**ACTION ITEM**: Once you find the line with "werkstuk flinke vorderingen maakt, zucht Ilse" in the data that follows, repeat it and every line after it exactly, through the line with "dat eigenlijk beter in de prullenbak gegooid".
RECORDS PROVIDED START
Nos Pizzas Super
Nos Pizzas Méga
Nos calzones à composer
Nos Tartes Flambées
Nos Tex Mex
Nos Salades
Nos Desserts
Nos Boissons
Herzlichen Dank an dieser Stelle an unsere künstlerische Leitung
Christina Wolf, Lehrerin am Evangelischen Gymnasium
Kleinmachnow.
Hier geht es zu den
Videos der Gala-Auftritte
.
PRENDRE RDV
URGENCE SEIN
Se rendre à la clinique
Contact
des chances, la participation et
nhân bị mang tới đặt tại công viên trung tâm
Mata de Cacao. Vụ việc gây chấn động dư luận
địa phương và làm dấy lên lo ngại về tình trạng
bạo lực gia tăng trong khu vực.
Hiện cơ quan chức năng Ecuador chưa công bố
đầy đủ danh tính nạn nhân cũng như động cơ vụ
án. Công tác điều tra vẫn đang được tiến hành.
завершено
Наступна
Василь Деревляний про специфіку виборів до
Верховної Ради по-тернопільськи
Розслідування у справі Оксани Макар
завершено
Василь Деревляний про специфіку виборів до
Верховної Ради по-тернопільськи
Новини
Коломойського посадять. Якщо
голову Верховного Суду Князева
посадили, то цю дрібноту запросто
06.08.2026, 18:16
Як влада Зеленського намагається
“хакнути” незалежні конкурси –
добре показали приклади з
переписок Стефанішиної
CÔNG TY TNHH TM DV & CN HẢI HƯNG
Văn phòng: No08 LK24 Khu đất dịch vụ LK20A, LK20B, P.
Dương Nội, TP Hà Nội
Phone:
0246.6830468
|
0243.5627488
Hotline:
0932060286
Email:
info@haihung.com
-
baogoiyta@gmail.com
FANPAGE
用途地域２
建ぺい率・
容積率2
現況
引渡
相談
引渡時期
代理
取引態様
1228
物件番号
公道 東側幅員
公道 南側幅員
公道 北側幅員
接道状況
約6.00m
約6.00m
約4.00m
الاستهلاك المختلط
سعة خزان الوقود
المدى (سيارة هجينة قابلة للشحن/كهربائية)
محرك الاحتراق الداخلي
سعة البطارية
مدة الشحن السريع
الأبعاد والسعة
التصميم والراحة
RECORDS PROVIDED END
RECORDS PROVIDED START
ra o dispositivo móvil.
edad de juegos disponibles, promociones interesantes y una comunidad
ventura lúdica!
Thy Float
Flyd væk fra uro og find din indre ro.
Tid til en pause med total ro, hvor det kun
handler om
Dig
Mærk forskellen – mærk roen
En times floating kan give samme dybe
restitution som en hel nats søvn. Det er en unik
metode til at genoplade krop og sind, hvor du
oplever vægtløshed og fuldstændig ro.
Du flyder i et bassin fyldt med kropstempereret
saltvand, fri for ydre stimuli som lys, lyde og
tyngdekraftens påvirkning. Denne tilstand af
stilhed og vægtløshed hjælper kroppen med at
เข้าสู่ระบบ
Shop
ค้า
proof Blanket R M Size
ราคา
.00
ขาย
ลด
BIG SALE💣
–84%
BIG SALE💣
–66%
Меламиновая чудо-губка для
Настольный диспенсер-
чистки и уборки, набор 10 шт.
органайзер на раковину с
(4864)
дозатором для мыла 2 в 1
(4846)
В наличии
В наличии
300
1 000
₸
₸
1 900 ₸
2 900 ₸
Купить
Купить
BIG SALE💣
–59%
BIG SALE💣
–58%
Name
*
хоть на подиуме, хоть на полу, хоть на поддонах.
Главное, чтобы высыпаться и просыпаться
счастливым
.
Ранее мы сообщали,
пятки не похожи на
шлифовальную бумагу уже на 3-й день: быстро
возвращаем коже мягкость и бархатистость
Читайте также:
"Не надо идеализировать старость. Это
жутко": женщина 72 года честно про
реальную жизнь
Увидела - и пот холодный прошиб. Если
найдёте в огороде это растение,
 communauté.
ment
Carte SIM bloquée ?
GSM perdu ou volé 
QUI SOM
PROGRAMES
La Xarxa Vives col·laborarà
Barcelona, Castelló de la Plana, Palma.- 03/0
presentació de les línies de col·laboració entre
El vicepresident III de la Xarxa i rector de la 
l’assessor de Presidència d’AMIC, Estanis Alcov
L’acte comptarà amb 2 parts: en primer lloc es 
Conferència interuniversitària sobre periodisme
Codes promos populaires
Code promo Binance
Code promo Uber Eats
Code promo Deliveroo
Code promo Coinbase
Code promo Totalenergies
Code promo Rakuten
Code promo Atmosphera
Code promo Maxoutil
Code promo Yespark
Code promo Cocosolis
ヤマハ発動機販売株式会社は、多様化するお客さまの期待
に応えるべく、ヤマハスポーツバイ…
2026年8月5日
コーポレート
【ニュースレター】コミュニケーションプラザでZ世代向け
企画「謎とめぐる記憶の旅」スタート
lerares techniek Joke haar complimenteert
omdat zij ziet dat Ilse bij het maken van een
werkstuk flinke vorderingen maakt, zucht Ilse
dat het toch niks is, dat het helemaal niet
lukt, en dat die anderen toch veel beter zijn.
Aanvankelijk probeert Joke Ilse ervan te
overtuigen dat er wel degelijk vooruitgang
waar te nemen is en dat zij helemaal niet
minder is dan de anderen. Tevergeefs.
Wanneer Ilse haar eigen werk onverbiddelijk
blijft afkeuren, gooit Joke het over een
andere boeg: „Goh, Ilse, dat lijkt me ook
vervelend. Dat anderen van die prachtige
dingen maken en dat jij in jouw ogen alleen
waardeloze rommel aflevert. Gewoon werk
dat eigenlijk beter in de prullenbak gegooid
RECORDS PROVIDED END
RECORDS PROVIDED START
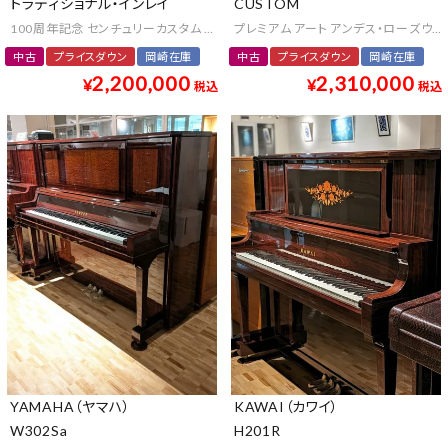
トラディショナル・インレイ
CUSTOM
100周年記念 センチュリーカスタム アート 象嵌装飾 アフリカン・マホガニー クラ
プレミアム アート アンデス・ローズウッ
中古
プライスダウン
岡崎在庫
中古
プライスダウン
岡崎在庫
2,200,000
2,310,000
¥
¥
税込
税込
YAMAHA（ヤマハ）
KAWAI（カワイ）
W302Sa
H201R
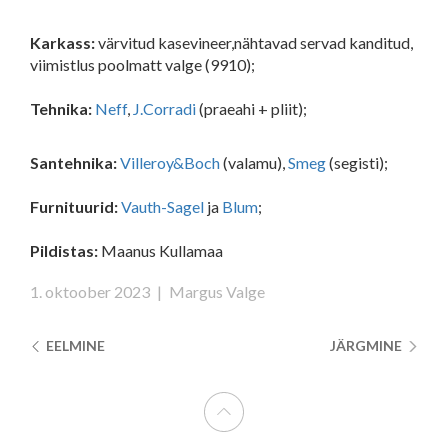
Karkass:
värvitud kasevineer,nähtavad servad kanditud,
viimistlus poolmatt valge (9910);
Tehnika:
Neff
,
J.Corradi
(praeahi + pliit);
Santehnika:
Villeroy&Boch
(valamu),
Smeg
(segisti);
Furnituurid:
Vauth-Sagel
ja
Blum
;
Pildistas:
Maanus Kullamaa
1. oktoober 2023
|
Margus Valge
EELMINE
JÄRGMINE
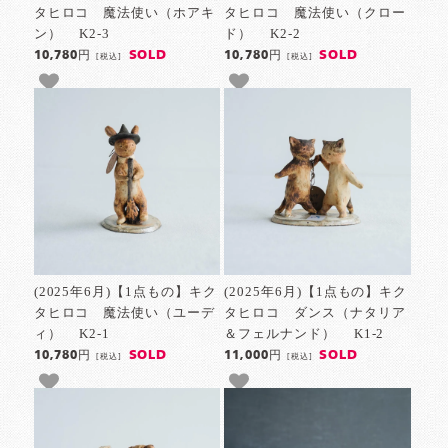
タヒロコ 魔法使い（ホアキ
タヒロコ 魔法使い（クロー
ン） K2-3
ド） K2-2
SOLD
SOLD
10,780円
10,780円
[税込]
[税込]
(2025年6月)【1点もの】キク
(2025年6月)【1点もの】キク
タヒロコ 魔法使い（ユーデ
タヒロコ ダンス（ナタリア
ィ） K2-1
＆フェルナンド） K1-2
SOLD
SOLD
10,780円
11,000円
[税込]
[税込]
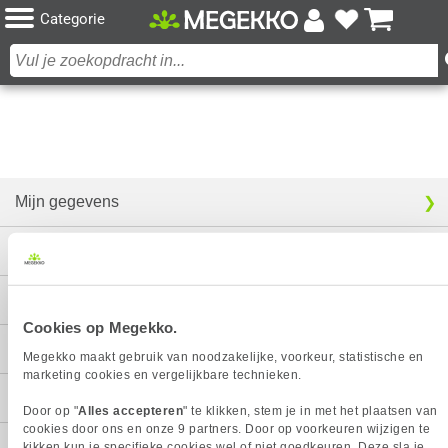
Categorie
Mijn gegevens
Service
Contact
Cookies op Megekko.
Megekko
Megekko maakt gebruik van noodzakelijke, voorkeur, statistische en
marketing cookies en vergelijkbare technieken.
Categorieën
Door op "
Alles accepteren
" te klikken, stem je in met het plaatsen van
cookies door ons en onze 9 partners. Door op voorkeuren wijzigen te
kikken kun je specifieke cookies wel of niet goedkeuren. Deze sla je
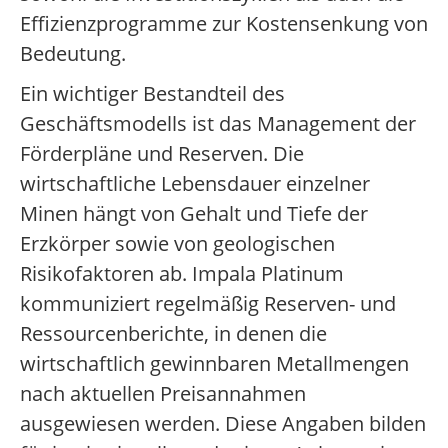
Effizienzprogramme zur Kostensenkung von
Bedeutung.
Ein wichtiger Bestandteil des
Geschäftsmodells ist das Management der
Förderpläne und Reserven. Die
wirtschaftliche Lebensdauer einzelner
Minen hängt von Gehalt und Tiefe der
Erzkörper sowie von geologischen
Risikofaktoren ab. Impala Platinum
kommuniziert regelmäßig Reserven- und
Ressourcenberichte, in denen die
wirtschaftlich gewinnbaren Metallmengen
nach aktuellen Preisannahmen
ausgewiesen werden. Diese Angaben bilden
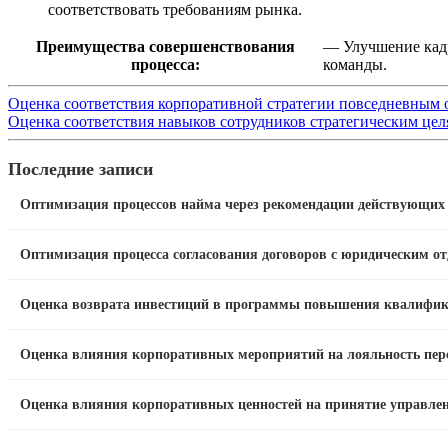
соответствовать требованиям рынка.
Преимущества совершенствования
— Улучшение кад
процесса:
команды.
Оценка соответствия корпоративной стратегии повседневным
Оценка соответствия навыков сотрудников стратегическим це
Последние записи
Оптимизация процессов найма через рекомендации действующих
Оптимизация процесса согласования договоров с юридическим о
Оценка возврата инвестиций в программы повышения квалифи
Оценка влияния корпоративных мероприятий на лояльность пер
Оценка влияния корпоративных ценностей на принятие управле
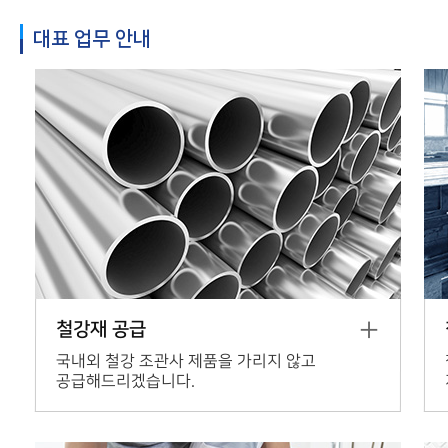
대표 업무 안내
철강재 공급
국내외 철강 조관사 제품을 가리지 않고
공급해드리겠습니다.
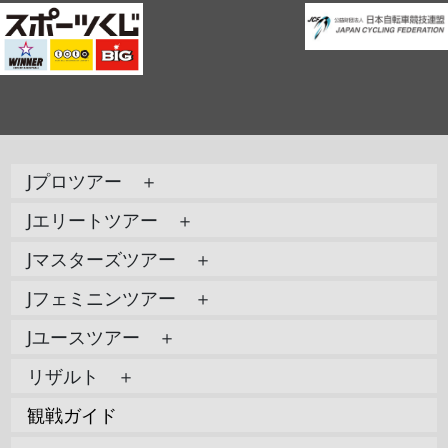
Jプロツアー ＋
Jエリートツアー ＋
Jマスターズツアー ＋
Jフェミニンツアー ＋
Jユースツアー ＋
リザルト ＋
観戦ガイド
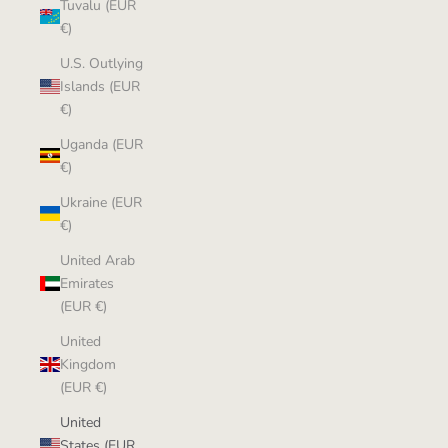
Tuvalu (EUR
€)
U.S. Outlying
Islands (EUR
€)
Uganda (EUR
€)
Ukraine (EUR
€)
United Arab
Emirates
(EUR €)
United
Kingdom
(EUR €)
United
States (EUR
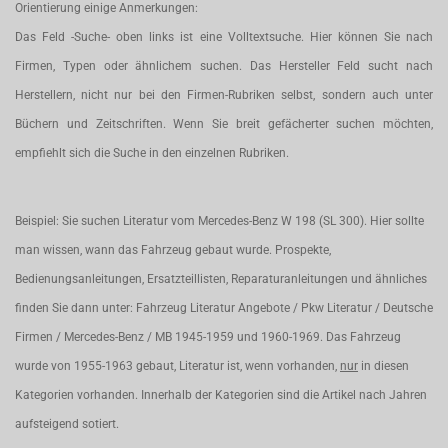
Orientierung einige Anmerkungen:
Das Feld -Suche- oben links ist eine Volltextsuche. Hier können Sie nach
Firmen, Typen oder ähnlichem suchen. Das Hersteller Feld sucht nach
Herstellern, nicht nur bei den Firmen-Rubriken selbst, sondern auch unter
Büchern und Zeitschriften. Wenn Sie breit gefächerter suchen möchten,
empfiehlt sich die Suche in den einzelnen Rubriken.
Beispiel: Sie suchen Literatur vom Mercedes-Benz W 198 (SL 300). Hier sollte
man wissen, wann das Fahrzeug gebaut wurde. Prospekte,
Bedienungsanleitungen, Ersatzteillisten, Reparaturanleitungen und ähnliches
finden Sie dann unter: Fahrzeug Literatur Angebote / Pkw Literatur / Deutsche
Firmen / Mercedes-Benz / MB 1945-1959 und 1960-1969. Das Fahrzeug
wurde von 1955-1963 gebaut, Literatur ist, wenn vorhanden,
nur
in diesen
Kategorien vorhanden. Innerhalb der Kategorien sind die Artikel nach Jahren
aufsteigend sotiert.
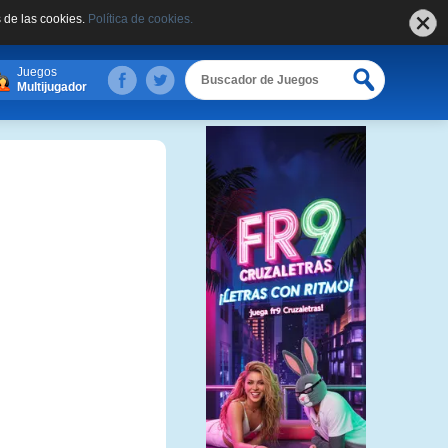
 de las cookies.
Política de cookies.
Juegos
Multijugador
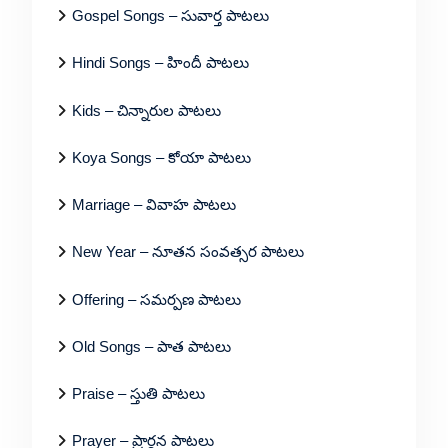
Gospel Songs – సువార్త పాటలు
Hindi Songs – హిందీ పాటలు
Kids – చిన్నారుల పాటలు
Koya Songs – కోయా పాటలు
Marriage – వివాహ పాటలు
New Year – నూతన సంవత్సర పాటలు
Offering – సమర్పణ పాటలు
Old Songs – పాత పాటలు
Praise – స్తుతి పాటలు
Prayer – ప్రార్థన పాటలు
RECORDS PROVIDED END
**OUTPUT FOR THIS EXERCISE**:
werkstuk flinke vorderingen maakt, zucht Ilse
dat het toch niks is, dat het helemaal niet
lukt, en dat die anderen toch veel beter zijn.
Aanvankelijk probeert Joke Ilse ervan te
overtuigen dat er wel degelijk vooruitgang
waar te nemen is en dat zij helemaal niet
minder is dan de anderen. Tevergeefs.
Wanneer Ilse haar eigen werk onverbiddelijk
blijft afkeuren, gooit Joke het over een
andere boeg: „Goh, Ilse, dat lijkt me ook
vervelend. Dat anderen van die prachtige
dingen maken en dat jij in jouw ogen alleen
waardeloze rommel aflevert. Gewoon werk
dat eigenlijk beter in de prullenbak gegooid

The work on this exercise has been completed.